Heiden's 1936 published in the Zurich exile Adolf Hitler. The life of a dictator - The age of irresponsibility is called the historian John Lukacs, the " first substantial study of Hitler." He certifies Gentiles to have Hitler investigated over many years with intense interest: " His portrayal of Hitler's life and career was full of details and often remarkably accurate. " Among the many Hitler biographies of today there is hardly one that is not on the authentic based descriptions of this work, although the author himself is largely forgotten. There is no biography of Konrad Heiden.

Youth, Education and Career

Konrad Heiden was born in 1901 in Munich. His father was a member of a professional functionary of the Social Democratic Party of Germany, for which he worked as a laborer and secretary of a city councilor in Frankfurt am Main. The mother came from a Jewish family. Spent his youth Gentiles in Frankfurt am Main. From 1908 to 1910 Heiden attended the middle school, then from 1911 to 1919 the school.

In 1920 he went to Munich, where he studied law and economics. During his studies, graduating in 1923, he was in 1922 elected Chairman of the Republican Union of Students. After completing his studies Heiden became a professional journalist. From 1923 to 1930, he reported as a correspondent for the Frankfurter Zeitung of Munich. In parallel, he also wrote for the newspaper Vossische. 1930 organized Gentiles in Berlin a press agency that grappled with the Nazi propaganda. In the years 1930 to 1932, he belonged to the editors of the Frankfurter Zeitung in Berlin before he earned his livelihood since 1932 as a freelance journalist and writer. In the same year published his first book Gentiles history of National Socialism - The career of an idea. The book, which was released by Random House, had a circulation of 5000 copies.

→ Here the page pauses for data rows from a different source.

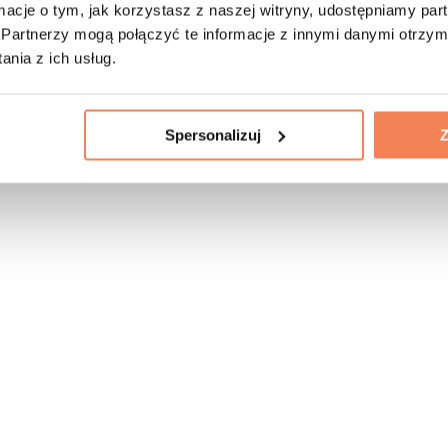
ormacje o tym, jak korzystasz z naszej witryny, udostępniamy p
Partnerzy mogą połączyć te informacje z innymi danymi otrzym
nia z ich usług.
Spersonalizuj
Z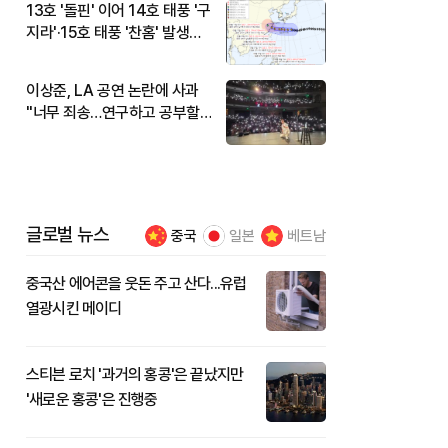
13호 '돌핀' 이어 14호 태풍 '구
지라'·15호 태풍 '찬홈' 발생…
현재 위치와 이동경로는?
이상준, LA 공연 논란에 사과
"너무 죄송…연구하고 공부할
것"
글로벌 뉴스
중국
일본
베트남
중국산 에어콘을 웃돈 주고 산다...유럽
열광시킨 메이디
스티븐 로치 '과거의 홍콩'은 끝났지만
'새로운 홍콩'은 진행중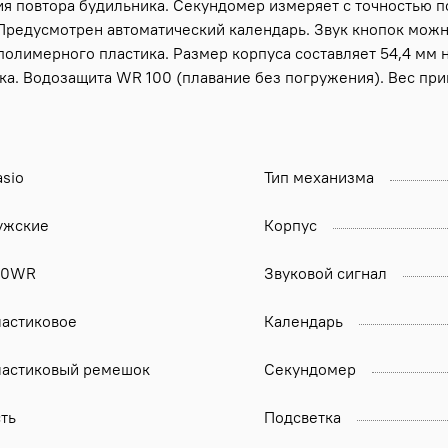
 повтора будильника. Секундомер измеряет с точностью п
. Предусмотрен автоматический календарь. Звук кнопок можн
олимерного пластика. Размер корпуса составляет 54,4 мм н
ка. Водозащита WR 100 (плавание без погружения). Вес прим
sio
Тип механизма
ужские
Корпус
00WR
Звуковой сигнал
ластиковое
Календарь
ластиковый ремешок
Секундомер
ть
Подсветка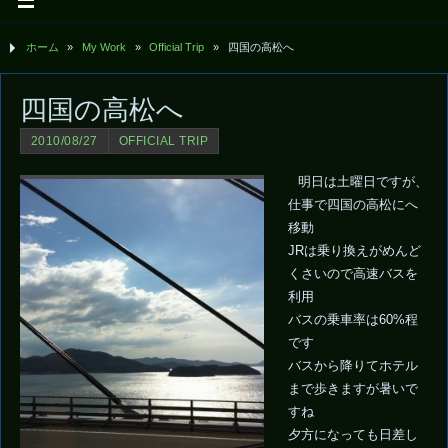
ホーム
»
My Work
»
Official Trip
»
四国の高松へ
四国の高松へ
2010/08/27
OFFICIAL TRIP
明日は土曜日ですが、
仕事で四国の高松にへ
移動
JRは乗り換えがめんど
くさいので高速バスを
利用
バスの乗車率は60%程
です
バスから降りてホテル
まで歩きますが暑いで
すね
夕方になっても日差し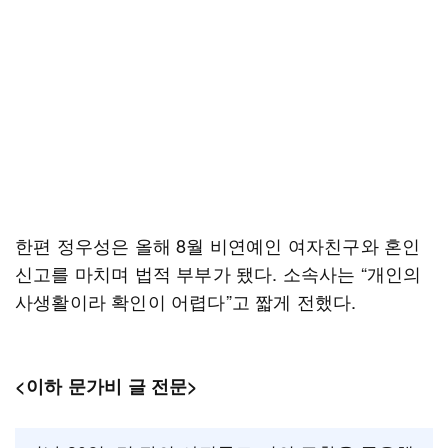
한편 정우성은 올해 8월 비연예인 여자친구와 혼인
신고를 마치며 법적 부부가 됐다. 소속사는 “개인의
사생활이라 확인이 어렵다”고 짧게 전했다.
<이하 문가비 글 전문>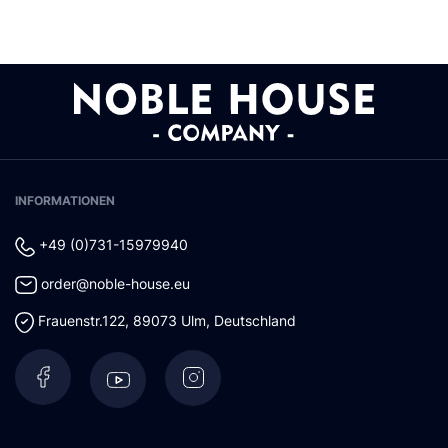
INFORMATIONEN
+49 (0)731-15979940
order@noble-house.eu
Frauenstr.122
,
89073
Ulm
,
Deutschland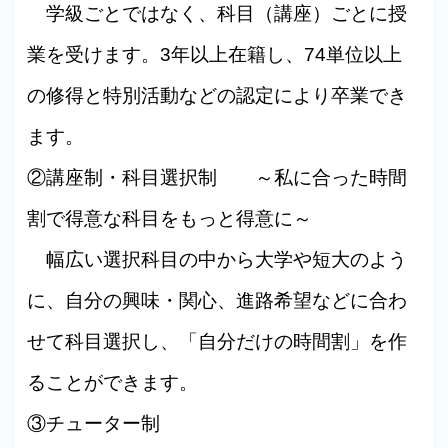
学級ごとではなく、科目（講座）ごとに授
業を受けます。3年以上在籍し、74単位以上
の修得と特別活動などの認定により卒業でき
ます。
②講座制・科目選択制 ～私に合った時間
割で得意な科目をもっと得意に～
幅広い選択科目の中から大学や短大のよう
に、自分の興味・関心、進路希望などに合わ
せて科目選択し、「自分だけの時間割」を作
ることができます。
③チューター制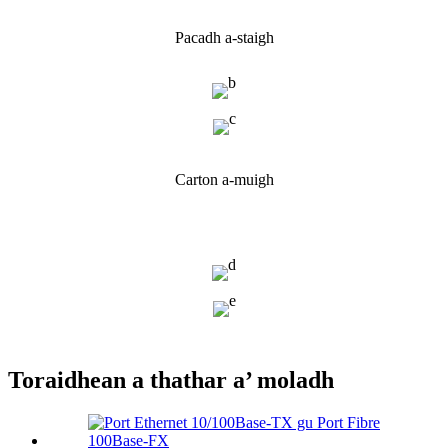
Pacadh a-staigh
Carton a-muigh
Toraidhean a thathar a’ moladh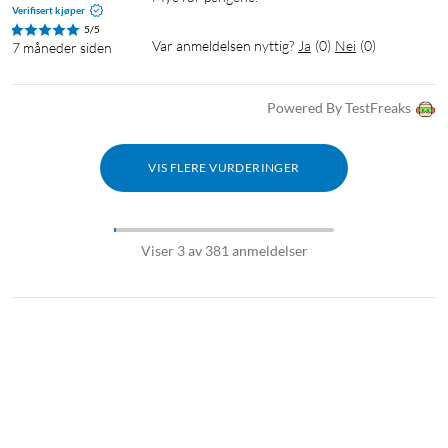
Verifisert kjøper
5/5
Var anmeldelsen nyttig?
Ja
(
0
)
Nei
(
0
)
7 måneder siden
Powered By TestFreaks
VIS FLERE VURDERINGER
Viser 3 av 381 anmeldelser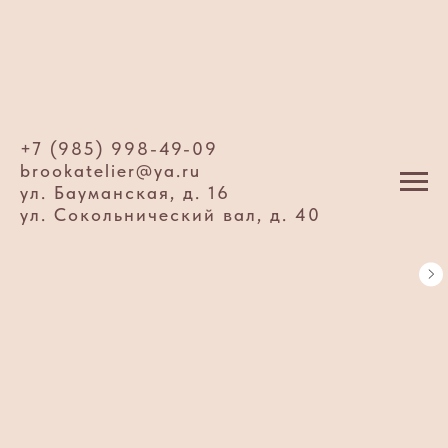
+7 (985) 998-49-09
brookatelier@ya.ru
ул. Бауманская, д. 16
ул. Сокольнический вал, д. 40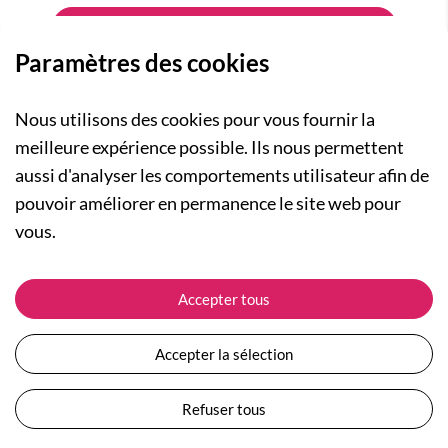
Paramètres des cookies
Nous utilisons des cookies pour vous fournir la
meilleure expérience possible. Ils nous permettent
aussi d'analyser les comportements utilisateur afin de
A PROPOS
pouvoir améliorer en permanence le site web pour
Qui sommes-nous ?
NOS RUBRIQUES
vous.
Actualités
Collection Homme
Nos engagements
ASSISTANCE
Collection Femme
Accepter tous
Carte cadeau
Suivre ma commande
Collection Enfants
Plan du site
Expédition et livraison
Les Totebags
Accepter la sélection
Devenir revendeur
Retour et remboursement
Nos différents thèmes
Moyens de paiement
Refuser tous
Conditions générales de vente
Questions / Réponses
Mentions légales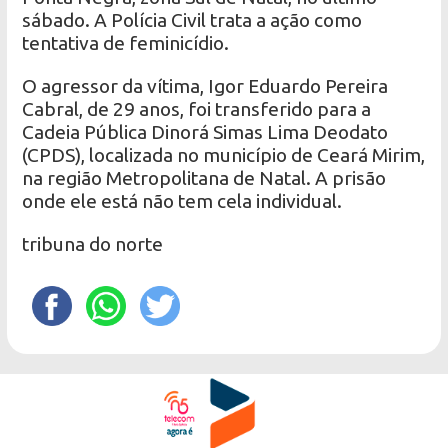
sábado. A Polícia Civil trata a ação como
tentativa de feminicídio.
O agressor da vítima, Igor Eduardo Pereira
Cabral, de 29 anos, foi transferido para a
Cadeia Pública Dinorá Simas Lima Deodato
(CPDS), localizada no município de Ceará Mirim,
na região Metropolitana de Natal. A prisão
onde ele está não tem cela individual.
tribuna do norte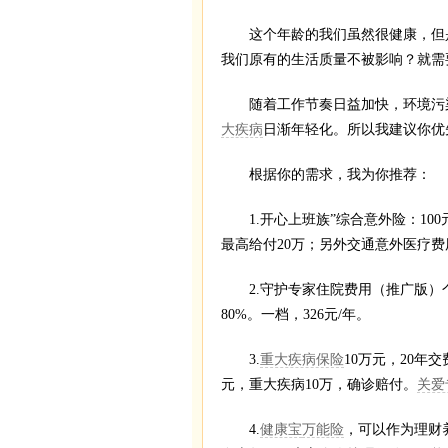
这个年龄的我们虽然很健康，但是
我们原有的生活质量不被影响？就需
随着工作节奏日益加快，环境污染
大疾病
日渐年轻化。所以我建议你优
根据你的需求，我为你推荐：
1.开心上班族”综合意外险：100
最高给付20万；另外交通意外医疗费
2.守护专家住院费用（推广版）
80%。一档，326元/年。
3.
重大疾病保险
10万元，20年
元，重大疾病10万，确诊赔付。
关爱
4.
健康宝
万能险
，可以作为理财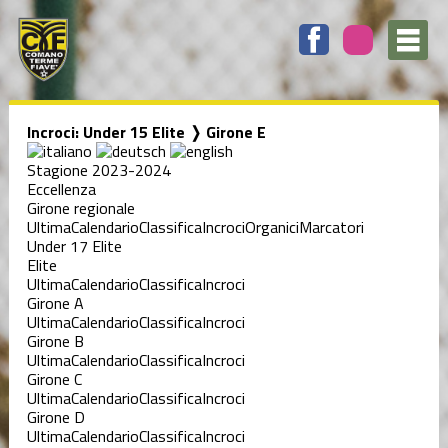
Incroci: Under 15 Elite ❭ Girone E
Stagione 2023-2024
Eccellenza
Girone regionale
Ultima
Calendario
Classifica
Incroci
Organici
Marcatori
Under 17 Elite
Elite
Ultima
Calendario
Classifica
Incroci
Girone A
Ultima
Calendario
Classifica
Incroci
Girone B
Ultima
Calendario
Classifica
Incroci
Girone C
Ultima
Calendario
Classifica
Incroci
Girone D
Ultima
Calendario
Classifica
Incroci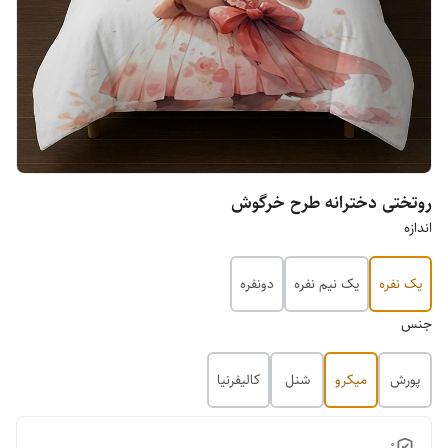
روتختی دخترانه طرح خرگوش
اندازه
یک نفره
یک نیم نفره
دونفره
جنس
پورش
میکرو
شنل
کالیفرنیا
0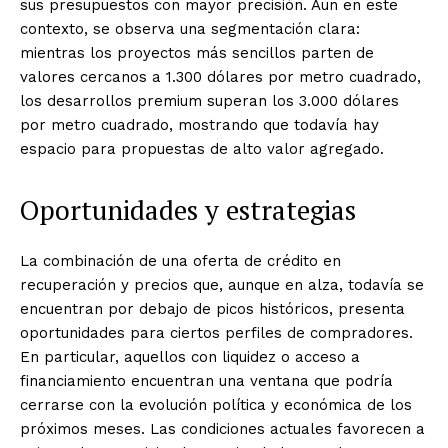
sus presupuestos con mayor precisión. Aun en este
contexto, se observa una segmentación clara:
mientras los proyectos más sencillos parten de
valores cercanos a 1.300 dólares por metro cuadrado,
los desarrollos premium superan los 3.000 dólares
por metro cuadrado, mostrando que todavía hay
espacio para propuestas de alto valor agregado.
Oportunidades y estrategias
La combinación de una oferta de crédito en
recuperación y precios que, aunque en alza, todavía se
encuentran por debajo de picos históricos, presenta
oportunidades para ciertos perfiles de compradores.
En particular, aquellos con liquidez o acceso a
financiamiento encuentran una ventana que podría
cerrarse con la evolución política y económica de los
próximos meses. Las condiciones actuales favorecen a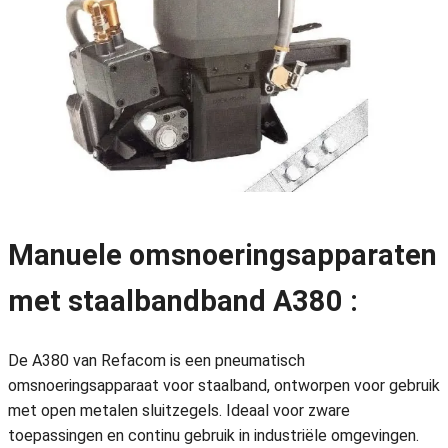
Manuele omsnoeringsapparaten
met staalbandband A380 :
De A380 van Refacom is een pneumatisch
omsnoeringsapparaat voor staalband, ontworpen voor gebruik
met open metalen sluitzegels. Ideaal voor zware
toepassingen en continu gebruik in industriële omgevingen.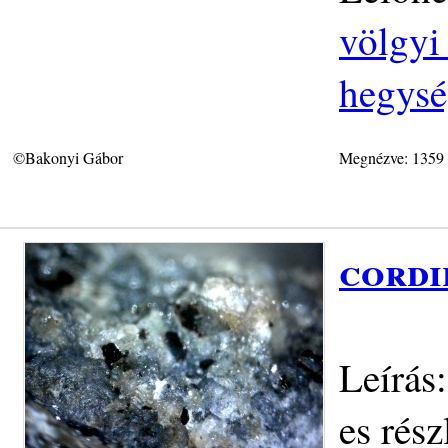
völgyi 
hegys
©Bakonyi Gábor
Megnézve: 1359
cordi
Leírás
es rész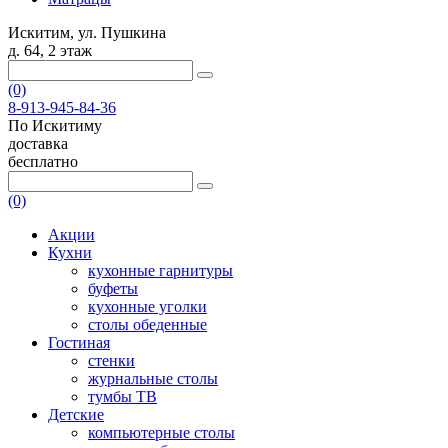
Искитим, ул. Пушкина
д. 64, 2 этаж
(0)
8-913-945-84-36
По Искитиму
доставка
бесплатно
(0)
Акции
Кухни
кухонные гарнитуры
буфеты
кухонные уголки
столы обеденные
Гостиная
стенки
журнальные столы
тумбы ТВ
Детские
компьютерные столы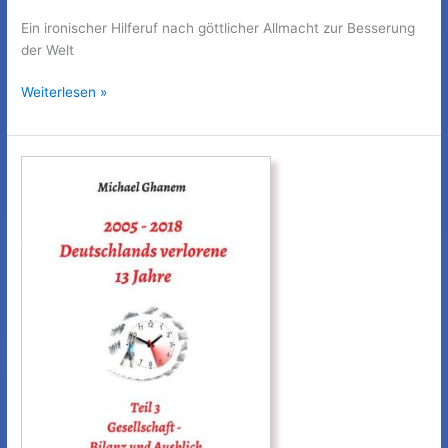
Ein ironischer Hilferuf nach göttlicher Allmacht zur Besserung
der Welt
Wenn
Weiterlesen »
ich
einmal
der
Herrgott
wär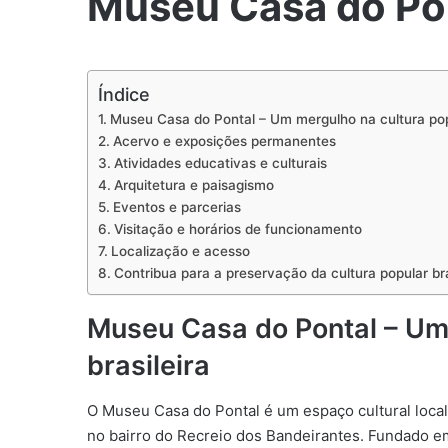
Museu Casa do Po
Índice
Museu Casa do Pontal – Um mergulho na cultura popu
Acervo e exposições permanentes
Atividades educativas e culturais
Arquitetura e paisagismo
Eventos e parcerias
Visitação e horários de funcionamento
Localização e acesso
Contribua para a preservação da cultura popular bra
Museu Casa do Pontal – Um
brasileira
O Museu Casa do Pontal é um espaço cultural local
no bairro do Recreio dos Bandeirantes. Fundado e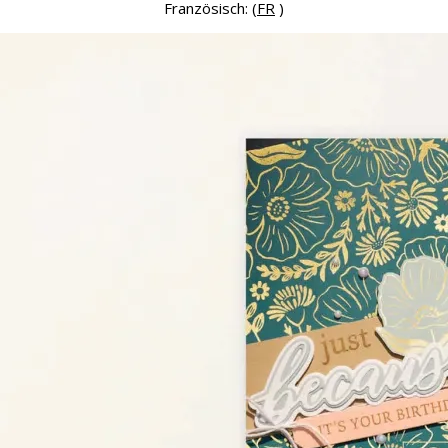
Französisch: (
FR
)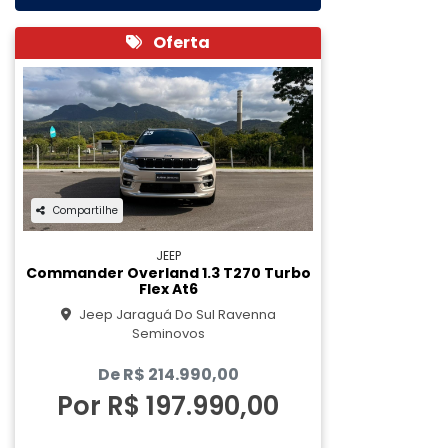
Oferta
Compartilhe
JEEP
Commander Overland 1.3 T270 Turbo
Flex At6
Jeep Jaraguá Do Sul Ravenna
Seminovos
De R$ 214.990,00
Por R$ 197.990,00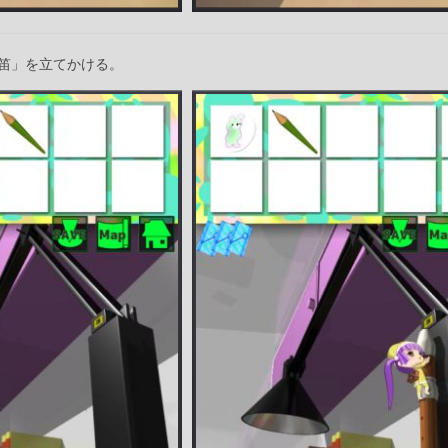
笛」を立てかける。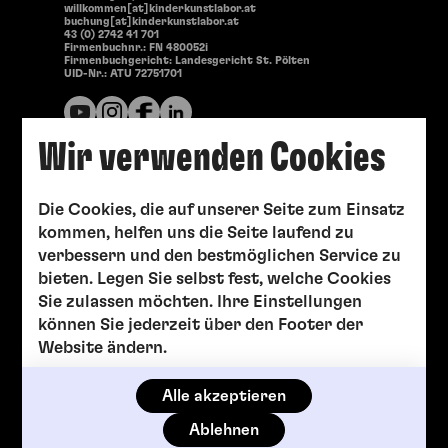
willkommen[at]kinderkunstlabor.at
buchung[at]kinderkunstlabor.at
43 (0) 2742 41 701
Firmenbuchnr.: FN 480052i
Firmenbuchgericht: Landesgericht St. Pölten
UID-Nr.: ATU 72751701
Wir verwenden Cookies
Die Cookies, die auf unserer Seite zum Einsatz
kommen, helfen uns die Seite laufend zu
verbessern und den bestmöglichen Service zu
bieten. Legen Sie selbst fest, welche Cookies
Sie zulassen möchten. Ihre Einstellungen
können Sie jederzeit über den Footer der
Website ändern.
Alle akzeptieren
Ablehnen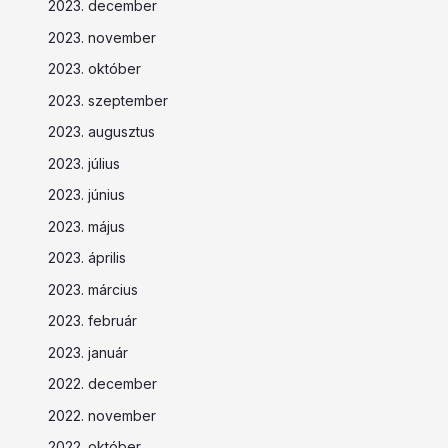
2023. december
2023. november
2023. október
2023. szeptember
2023. augusztus
2023. július
2023. június
2023. május
2023. április
2023. március
2023. február
2023. január
2022. december
2022. november
2022. október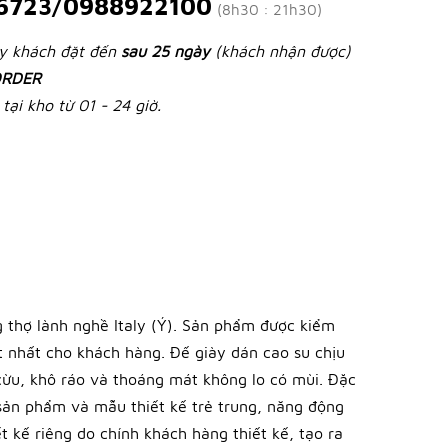
6723/0988922100
(8h30 : 21h30)
ày khách đặt đến
sau 25 ngày
(khách nhận được)
RDER
tại kho từ 01 - 24 giờ.
 thợ lành nghề Italy (Ý). Sản phẩm được kiểm
 nhất cho khách hàng. Đế giày dán cao su chịu
 cừu, khô ráo và thoáng mát không lo có mùi. Đặc
 sản phẩm và mẫu thiết kế trẻ trung, năng động
 kế riêng do chính khách hàng thiết kế, tạo ra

Period of National Socialism, exile and literary activity

1933 Heiden went into exile and stayed illegally in the Saarland. From June to December 1933 he was in Zurich, until January 1935 in Saarbrücken. Under the pseudonym Klaus Bredow, he wrote two pamphlets in disguise to influence the referendum on the Saarland: Hitler rages - The blood tragedy of the 30th June 1934, and the Nazis are socialists? Heiden was co-editor of the journal German freedom in Saarbrücken. After the Saar plebiscite on January 13, 1935 heathens fled to France.

1933-1936 Konrad Heiden was in addition to about 20 emigrants and non-German helpers - such as Albert Einstein, Heinrich and Thomas Mann, Romain Rolland and Wickham Steed - the "friend of Carl von Ossietzky ". They set up appeals to the Nazi regime, in which they demanded the dismissal Ossietzkys from the concentration camp and passed the Norwegian Nobel Committee the proposal to give Ossietzky the Nobel Peace Prize. As part of this campaign, a small pamphlet in which celebrities wrote supportive contributions arose. Konrad Heiden steered the Post Peace Prize - in character price.

In 1934 he published his second book, Birth of the Third Reich, published by Oprecht in Zurich. 1936-1937 appeared in Europe -Verlag in Zurich a two-volume Hitler biography, along with English, American and French editions ( Volume One: Adolf Hitler - The Life of a Dictator - The age of irresponsibility, distributed in 31,000 copies, the second volume: Adolf Hitler - Biography - A man against Europe, distributed in 15,500 copies ). From January 1935 to May 1940 remained pagans in Paris. He was chief editor of the major exile magazine The New Day - book, edited by Leopold Schwarzschild. Was published in 1937 his book European fate in Querido Verlag in Amsterdam.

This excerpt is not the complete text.